The great port city of Heracleion was long a place of Greek mythology. It was a place named after the Greek God Hercules, who was said to have visited there. Helen of Troy and her lover, Paris were said to have also walked its streets. Great ships from all over the world were said to have visited the place.

For centuries this ancient city was but a legend since no trace of it was ever found. Then in 2000, when French underwater archaeologist Dr. Franck Goddio was searching at the mouth of the Nile River for the remains of ancient French warships, he discovered Heracleion instead.
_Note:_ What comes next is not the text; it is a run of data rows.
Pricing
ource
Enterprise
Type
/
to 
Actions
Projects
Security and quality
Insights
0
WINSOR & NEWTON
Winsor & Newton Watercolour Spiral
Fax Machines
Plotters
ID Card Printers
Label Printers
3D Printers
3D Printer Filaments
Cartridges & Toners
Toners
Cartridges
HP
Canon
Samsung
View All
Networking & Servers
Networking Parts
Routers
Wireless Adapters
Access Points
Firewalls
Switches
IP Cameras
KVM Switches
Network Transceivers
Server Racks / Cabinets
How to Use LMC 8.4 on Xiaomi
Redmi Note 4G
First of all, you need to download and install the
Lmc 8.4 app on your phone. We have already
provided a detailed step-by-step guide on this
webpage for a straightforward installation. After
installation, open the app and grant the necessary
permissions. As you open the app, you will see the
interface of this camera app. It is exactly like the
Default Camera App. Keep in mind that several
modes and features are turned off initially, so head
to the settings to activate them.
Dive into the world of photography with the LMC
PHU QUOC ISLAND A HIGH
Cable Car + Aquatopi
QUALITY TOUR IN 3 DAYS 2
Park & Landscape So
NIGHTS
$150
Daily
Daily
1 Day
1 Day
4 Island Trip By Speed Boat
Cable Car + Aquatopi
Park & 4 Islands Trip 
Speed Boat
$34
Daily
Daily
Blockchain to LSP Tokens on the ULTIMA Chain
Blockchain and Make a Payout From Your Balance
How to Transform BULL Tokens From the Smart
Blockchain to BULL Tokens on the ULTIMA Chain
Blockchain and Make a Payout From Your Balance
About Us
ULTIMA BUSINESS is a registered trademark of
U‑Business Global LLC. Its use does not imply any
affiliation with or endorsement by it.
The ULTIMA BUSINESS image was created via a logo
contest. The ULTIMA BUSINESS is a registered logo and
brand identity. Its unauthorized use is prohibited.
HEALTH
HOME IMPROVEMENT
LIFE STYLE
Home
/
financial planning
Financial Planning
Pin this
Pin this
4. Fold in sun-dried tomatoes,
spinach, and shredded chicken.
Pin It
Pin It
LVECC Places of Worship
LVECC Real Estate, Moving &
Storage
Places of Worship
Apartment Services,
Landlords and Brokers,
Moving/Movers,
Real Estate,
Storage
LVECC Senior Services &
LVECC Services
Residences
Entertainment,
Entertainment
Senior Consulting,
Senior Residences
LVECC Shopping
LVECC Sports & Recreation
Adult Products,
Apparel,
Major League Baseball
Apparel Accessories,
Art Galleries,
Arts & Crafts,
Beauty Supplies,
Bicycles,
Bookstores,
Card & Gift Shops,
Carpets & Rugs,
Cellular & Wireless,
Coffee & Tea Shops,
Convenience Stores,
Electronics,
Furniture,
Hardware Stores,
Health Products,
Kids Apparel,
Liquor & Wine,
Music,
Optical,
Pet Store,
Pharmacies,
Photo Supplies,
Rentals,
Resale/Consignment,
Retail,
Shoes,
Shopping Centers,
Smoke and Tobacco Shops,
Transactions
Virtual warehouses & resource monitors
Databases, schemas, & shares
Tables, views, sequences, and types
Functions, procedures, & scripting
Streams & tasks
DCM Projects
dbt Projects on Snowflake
As archaeological exploration has gone on, the evidence has become clear. Heracleion not only existed, but it was indeed a great port city and perhaps even more than historians ever expected it to be.
 
The mystery is why this amazing place completely disappeared beneath the Mediterranean about 1,200 years ago and became nearly lost from the historical record. The very name was preserved only in ancient classic writings and a few inscriptions found carved in stone by archaeologists.
  
The old Egyptian and Greek names for this city also recorded it as Thonis. How this city gained two different names also remains somewhat of a mystery. Research at the site has revealed that the city actually had two different names. The Greeks called it Heracleion and the Egyptians named it Thonis.
 
Already found at the site are the remains of several great temples, including the temple of Amun, the remains of over 60 ships that apparently sank into the sea with the city, giant 16-foot stone statues, buildings with inscriptions, jewelry, coins, ceramics and the remains of a civilization that just disappeared, almost without giving its inhabitants time to escape with their personal things. Heracleion has been called a civilization frozen in time.

Because it lies 150 feet under the sea, the archaeological exploration has been a slow process. The remains of the city are so large, covering an area estimated from 11 to 15 kilometers wide in western Aboukir Bay, some are estimating that the work will continue there for the next 200 years before all of the city’s secrets are known.

This much is believed. The city was probably founded around the eighth century BC, it rose to prominence as a place of great beauty and a center of commerce between the sixth and fourth century BC, and then sank into the sea. It was replaced by the City of Alexandria, which became a great center of knowledge and the arts.

One of the researchers, Dr. Damian Robinson, director of the Oxford Center for Maritime Archaeology, said in a recent interview that the site is amazingly preserved. “We are getting a rich picture of things like the trade that was going on there and the nature of the maritime economy in the Egyptian late period. There were things coming in from Greece and the Phoenicians.”

The site offers the largest number of ancient ships ever found in one place; all of them well preserved after lying buried under layers of clay and sand at the sea bottom for centuries.

The divers also have found over 700 ship anchors and a vast network of canals and channels that appeared to have given the city a sense of resting on a series of islands.